--- WHAT YOU WILL DO ---
From the listing below, pick out each line with the word "kadunud".

--- TASK MATERIAL ---
[Start of section]

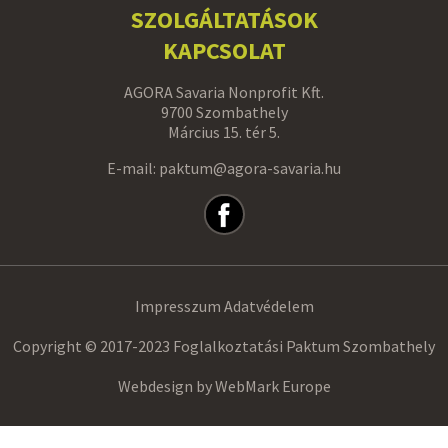
SZOLGÁLTATÁSOK
KAPCSOLAT
AGORA Savaria Nonprofit Kft.
9700 Szombathely
Március 15. tér 5.
E-mail: paktum@agora-savaria.hu
Impresszum
Adatvédelem
Copyright © 2017-2023 Foglalkoztatási Paktum Szombathely
Webdesign by
WebMark Europe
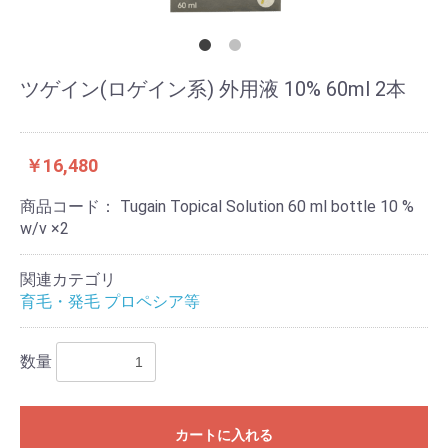
ツゲイン(ロゲイン系) 外用液 10% 60ml 2本
￥16,480
商品コード：
Tugain Topical Solution 60 ml bottle 10 %
w/v ×2
関連カテゴリ
育毛・発毛 プロペシア等
数量
カートに入れる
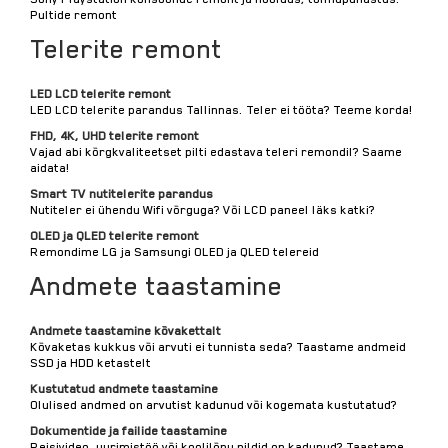
Pultide remont
Telerite remont
LED LCD telerite remont
LED LCD telerite parandus Tallinnas. Teler ei tööta? Teeme korda!
FHD, 4K, UHD telerite remont
Vajad abi kõrgkvaliteetset pilti edastava teleri remondil? Saame
aidata!
Smart TV nutitelerite parandus
Nutiteler ei ühendu Wifi võrguga? Või LCD paneel läks katki?
OLED ja QLED telerite remont
Remondime LG ja Samsungi OLED ja QLED telereid
Andmete taastamine
Andmete taastamine kõvakettalt
Kõvaketas kukkus või arvuti ei tunnista seda? Taastame andmeid
SSD ja HDD ketastelt
Kustutatud andmete taastamine
Olulised andmed on arvutist kadunud või kogemata kustutatud?
Dokumentide ja failide taastamine
Reisivideo, uurimistöö või koolilõpu pildid on kadunud? Taastame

[End of section]

--- ANSWER AREA ---
Olulised andmed on arvutist kadunud või kogemata kustutatud?
Reisivideo, uurimistöö või koolilõpu pildid on kadunud? Taastame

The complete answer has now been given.